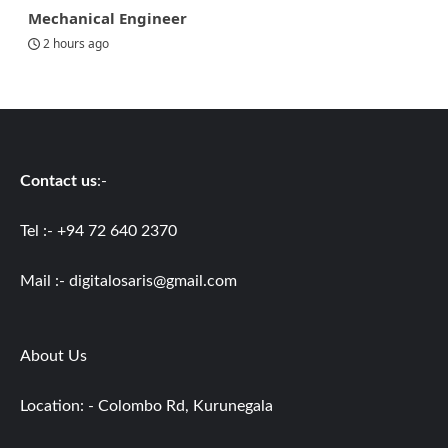
Mechanical Engineer
2 hours ago
Contact us
:-
Tel :- +94 72 640 2370
Mail :-
digitalosaris@gmail.com
About Us
Location: - Colombo Rd, Kurunegala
════
REQUIRED ACTION –
With the images excluded, output every record verbatim.

RESPONSE AREA –
Mechanical Engineer
2 hours ago
Contact us
:-
Tel :- +94 72 640 2370
Mail :-
digitalosaris@gmail.com
About Us
Location: - Colombo Rd, Kurunegala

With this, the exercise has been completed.